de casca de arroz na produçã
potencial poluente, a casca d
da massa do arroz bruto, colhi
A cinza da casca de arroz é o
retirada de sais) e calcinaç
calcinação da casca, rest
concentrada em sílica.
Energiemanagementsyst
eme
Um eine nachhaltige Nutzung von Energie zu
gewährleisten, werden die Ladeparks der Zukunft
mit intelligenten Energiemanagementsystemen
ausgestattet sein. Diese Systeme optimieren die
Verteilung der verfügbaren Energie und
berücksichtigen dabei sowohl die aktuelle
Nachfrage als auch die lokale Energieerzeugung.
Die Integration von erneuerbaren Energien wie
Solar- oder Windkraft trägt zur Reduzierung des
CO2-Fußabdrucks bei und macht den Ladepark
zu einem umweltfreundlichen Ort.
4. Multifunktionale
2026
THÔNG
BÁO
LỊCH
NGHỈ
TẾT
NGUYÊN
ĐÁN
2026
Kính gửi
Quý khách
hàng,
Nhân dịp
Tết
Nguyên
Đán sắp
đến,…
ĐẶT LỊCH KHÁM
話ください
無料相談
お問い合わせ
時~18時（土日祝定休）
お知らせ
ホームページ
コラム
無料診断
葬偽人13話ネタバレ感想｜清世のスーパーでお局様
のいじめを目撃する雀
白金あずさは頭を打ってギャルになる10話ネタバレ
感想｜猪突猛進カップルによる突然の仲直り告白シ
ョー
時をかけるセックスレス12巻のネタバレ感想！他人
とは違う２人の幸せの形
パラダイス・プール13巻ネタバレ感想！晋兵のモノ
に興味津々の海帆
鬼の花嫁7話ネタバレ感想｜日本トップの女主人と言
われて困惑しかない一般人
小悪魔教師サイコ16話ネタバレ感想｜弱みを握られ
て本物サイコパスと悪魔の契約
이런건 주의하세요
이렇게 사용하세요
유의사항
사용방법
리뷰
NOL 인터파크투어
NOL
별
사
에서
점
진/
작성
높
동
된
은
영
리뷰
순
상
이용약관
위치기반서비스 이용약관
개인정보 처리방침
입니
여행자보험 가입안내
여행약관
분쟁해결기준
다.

◇ ◇ ◇ ◇ ◇ ◇ ◇

* TRY IT *
Write out once more the lines above beginning at the line with "ausgestattet sein. Diese"; continue through the final line and stop there.

* OUTPUT OF THE TASK *
ausgestattet sein. Diese Systeme optimieren die
Verteilung der verfügbaren Energie und
berücksichtigen dabei sowohl die aktuelle
Nachfrage als auch die lokale Energieerzeugung.
Die Integration von erneuerbaren Energien wie
Solar- oder Windkraft trägt zur Reduzierung des
CO2-Fußabdrucks bei und macht den Ladepark
zu einem umweltfreundlichen Ort.
4. Multifunktionale
2026
THÔNG
BÁO
LỊCH
NGHỈ
TẾT
NGUYÊN
ĐÁN
2026
Kính gửi
Quý khách
hàng,
Nhân dịp
Tết
Nguyên
Đán sắp
đến,…
ĐẶT LỊCH KHÁM
話ください
無料相談
お問い合わせ
時~18時（土日祝定休）
お知らせ
ホームページ
コラム
無料診断
葬偽人13話ネタバレ感想｜清世のスーパーでお局様
のいじめを目撃する雀
白金あずさは頭を打ってギャルになる10話ネタバレ
感想｜猪突猛進カップルによる突然の仲直り告白シ
ョー
時をかけるセックスレス12巻のネタバレ感想！他人
とは違う２人の幸せの形
パラダイス・プール13巻ネタバレ感想！晋兵のモノ
に興味津々の海帆
鬼の花嫁7話ネタバレ感想｜日本トップの女主人と言
われて困惑しかない一般人
小悪魔教師サイコ16話ネタバレ感想｜弱みを握られ
て本物サイコパスと悪魔の契約
이런건 주의하세요
이렇게 사용하세요
유의사항
사용방법
리뷰
NOL 인터파크투어
NOL
별
사
에서
점
진/
작성
높
동
된
은
영
리뷰
순
상
이용약관
위치기반서비스 이용약관
개인정보 처리방침
입니
여행자보험 가입안내
여행약관
분쟁해결기준
다.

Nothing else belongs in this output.